> On March 27, 2019, 5:10 p.m., Chun-Hung Hsiao wrote:
> > src/tests/storage_local_resource_provider_tests.cpp
> > Lines 4926 (patched)
> > <https://reviews.apache.org/r/70184/diff/1/?file=2130933#file2130933line4926>
> >
> >     I'm not sure if this is the most appropriate fix before understanding 
> > why the offer was filtered. Can you elaborate more on why this is needed?

Okay I think I now understand what happened here.

It was not because that the offer filter prevented the framework from getting 
the offer.
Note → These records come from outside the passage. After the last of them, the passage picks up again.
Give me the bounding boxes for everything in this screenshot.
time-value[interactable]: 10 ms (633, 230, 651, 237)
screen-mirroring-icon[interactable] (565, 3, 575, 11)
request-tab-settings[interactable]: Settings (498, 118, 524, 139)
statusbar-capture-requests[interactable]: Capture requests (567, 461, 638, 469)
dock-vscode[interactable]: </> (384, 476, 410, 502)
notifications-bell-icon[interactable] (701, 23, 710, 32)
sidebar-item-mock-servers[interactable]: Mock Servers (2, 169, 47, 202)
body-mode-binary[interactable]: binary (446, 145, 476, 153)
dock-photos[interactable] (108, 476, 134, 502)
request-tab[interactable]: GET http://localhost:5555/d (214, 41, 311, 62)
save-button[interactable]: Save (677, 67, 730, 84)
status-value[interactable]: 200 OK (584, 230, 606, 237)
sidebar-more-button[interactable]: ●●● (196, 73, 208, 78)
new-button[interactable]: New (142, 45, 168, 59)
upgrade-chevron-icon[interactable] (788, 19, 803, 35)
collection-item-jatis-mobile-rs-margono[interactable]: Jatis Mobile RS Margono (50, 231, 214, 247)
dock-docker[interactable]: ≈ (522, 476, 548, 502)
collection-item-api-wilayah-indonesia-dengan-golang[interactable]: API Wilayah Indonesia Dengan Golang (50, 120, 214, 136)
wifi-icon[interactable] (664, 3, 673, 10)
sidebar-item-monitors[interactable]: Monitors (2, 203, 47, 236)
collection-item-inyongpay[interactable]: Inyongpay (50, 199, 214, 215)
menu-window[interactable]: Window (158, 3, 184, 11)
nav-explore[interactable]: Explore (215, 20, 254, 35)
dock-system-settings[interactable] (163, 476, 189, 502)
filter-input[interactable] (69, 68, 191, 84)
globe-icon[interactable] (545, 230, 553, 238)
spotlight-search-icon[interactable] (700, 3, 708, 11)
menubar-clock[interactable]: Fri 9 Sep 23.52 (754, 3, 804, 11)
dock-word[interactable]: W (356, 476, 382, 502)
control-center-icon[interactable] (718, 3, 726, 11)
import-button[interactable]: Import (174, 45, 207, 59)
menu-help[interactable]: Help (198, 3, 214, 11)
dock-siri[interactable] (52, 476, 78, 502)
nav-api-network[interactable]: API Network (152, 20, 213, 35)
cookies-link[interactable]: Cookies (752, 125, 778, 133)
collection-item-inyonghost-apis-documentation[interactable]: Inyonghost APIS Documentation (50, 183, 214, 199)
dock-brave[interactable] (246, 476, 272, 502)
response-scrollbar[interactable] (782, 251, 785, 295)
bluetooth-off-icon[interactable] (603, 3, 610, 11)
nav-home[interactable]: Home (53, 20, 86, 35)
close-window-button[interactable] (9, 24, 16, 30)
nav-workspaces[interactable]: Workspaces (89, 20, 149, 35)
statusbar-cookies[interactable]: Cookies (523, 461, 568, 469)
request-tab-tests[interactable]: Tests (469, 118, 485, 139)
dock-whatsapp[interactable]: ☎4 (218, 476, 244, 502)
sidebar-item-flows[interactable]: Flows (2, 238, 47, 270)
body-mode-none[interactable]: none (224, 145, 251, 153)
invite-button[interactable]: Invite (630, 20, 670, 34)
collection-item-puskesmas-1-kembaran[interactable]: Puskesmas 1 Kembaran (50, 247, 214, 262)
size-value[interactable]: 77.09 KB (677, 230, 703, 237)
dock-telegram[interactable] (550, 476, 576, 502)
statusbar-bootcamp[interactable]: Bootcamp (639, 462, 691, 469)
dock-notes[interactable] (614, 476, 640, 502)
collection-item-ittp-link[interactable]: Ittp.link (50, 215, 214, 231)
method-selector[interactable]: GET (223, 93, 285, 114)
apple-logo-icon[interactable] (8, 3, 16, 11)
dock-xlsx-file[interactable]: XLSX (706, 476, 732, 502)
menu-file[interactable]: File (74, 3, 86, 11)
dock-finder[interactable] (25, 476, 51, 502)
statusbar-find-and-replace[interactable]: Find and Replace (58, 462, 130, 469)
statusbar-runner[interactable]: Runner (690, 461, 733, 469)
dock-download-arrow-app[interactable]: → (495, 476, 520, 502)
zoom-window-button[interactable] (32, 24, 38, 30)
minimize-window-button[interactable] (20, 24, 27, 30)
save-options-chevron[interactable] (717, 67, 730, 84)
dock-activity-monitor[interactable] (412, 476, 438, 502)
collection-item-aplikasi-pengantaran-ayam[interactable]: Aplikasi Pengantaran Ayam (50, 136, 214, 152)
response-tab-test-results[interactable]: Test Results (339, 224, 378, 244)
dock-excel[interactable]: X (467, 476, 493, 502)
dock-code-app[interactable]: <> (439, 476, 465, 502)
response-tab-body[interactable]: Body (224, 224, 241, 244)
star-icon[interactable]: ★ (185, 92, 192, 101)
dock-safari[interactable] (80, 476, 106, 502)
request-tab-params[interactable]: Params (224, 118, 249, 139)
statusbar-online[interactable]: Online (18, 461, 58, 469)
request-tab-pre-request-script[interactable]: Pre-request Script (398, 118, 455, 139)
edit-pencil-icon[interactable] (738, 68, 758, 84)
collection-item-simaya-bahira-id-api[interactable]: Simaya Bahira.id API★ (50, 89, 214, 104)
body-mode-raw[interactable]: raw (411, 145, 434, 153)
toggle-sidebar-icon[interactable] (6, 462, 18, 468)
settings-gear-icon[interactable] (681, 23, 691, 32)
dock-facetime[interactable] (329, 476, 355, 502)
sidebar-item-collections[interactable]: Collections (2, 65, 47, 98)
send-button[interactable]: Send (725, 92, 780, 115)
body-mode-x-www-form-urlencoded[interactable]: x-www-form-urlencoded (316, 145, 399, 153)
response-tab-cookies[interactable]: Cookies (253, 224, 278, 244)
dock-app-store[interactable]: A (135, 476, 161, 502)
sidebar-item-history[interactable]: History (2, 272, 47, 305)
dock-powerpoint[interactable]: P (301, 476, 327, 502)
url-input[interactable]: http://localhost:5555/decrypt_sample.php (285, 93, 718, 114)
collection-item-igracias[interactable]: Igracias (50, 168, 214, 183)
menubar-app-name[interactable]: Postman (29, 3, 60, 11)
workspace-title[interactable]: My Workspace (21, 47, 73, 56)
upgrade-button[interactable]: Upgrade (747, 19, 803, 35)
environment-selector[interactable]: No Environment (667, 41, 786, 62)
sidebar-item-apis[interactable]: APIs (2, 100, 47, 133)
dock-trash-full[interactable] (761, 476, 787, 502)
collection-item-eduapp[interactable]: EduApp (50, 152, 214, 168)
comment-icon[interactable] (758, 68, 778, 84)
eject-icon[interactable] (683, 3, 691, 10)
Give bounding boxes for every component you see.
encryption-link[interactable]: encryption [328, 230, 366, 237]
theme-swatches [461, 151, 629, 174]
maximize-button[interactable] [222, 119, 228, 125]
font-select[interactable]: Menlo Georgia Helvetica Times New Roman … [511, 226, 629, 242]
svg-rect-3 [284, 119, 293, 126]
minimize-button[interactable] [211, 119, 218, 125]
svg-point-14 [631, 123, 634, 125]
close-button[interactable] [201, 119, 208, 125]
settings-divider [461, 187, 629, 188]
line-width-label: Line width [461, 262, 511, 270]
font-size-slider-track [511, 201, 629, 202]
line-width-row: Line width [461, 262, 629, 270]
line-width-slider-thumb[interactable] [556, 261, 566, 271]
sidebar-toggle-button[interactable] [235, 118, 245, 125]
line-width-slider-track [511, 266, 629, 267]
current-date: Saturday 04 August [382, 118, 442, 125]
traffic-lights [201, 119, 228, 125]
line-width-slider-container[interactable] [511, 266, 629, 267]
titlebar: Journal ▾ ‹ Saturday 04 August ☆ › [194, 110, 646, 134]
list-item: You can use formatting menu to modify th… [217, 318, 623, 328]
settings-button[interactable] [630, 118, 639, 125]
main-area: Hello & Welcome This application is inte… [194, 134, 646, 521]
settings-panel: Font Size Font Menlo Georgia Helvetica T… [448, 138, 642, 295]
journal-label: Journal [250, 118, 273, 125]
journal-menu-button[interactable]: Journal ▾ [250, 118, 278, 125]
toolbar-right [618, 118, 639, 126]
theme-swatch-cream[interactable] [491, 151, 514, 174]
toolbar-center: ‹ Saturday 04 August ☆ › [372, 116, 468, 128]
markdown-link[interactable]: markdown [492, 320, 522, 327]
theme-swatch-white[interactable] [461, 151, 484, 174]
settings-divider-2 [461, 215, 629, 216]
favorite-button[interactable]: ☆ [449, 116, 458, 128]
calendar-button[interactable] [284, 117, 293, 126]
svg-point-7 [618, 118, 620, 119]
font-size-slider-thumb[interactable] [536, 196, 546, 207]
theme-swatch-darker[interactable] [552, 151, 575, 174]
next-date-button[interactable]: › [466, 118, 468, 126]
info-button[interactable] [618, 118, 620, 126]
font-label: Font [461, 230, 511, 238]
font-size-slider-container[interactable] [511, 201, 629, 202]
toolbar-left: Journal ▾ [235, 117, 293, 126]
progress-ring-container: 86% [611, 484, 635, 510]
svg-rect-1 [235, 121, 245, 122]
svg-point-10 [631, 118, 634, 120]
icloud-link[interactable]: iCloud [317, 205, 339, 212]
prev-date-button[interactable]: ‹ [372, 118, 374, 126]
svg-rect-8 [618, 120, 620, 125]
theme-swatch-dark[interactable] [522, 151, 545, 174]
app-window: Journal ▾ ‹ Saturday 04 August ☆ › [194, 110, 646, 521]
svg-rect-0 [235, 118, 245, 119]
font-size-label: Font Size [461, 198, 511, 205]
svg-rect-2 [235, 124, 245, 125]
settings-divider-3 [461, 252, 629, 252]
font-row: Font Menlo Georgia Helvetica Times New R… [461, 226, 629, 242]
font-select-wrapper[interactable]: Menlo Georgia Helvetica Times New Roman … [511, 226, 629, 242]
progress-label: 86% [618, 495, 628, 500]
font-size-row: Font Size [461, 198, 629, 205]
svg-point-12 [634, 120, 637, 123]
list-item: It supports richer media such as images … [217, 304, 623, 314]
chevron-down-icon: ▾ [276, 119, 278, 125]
No filter is set to refuse the newly created volume.

What actually happened was that, after the master received 
`OPERATION_FINISHED`, it would call `allocator->updateAllocation(...)` and 
`allocator->recoverResources(...)`:
https://github.com/apache/mesos/blob/cb4c9660eecae59bc2acbeb37ab19214f7b0e19b/src/master/master.cpp#L11962-L11972
Since these steps were done asynchronously, they raced with the clock advanced 
that triggered the batch allocation after L4926 in this test.
So in the failed run, the batch allocation was done before the resource (i.e., 
the created volume) was recovered, so the offer allocated to the framework did 
not have any "new" resource and thus filtered.
This can be reproduced by adding an `os::sleep(Milliseconds(10))` right before 
`allocator->updateAllocation(...)` above.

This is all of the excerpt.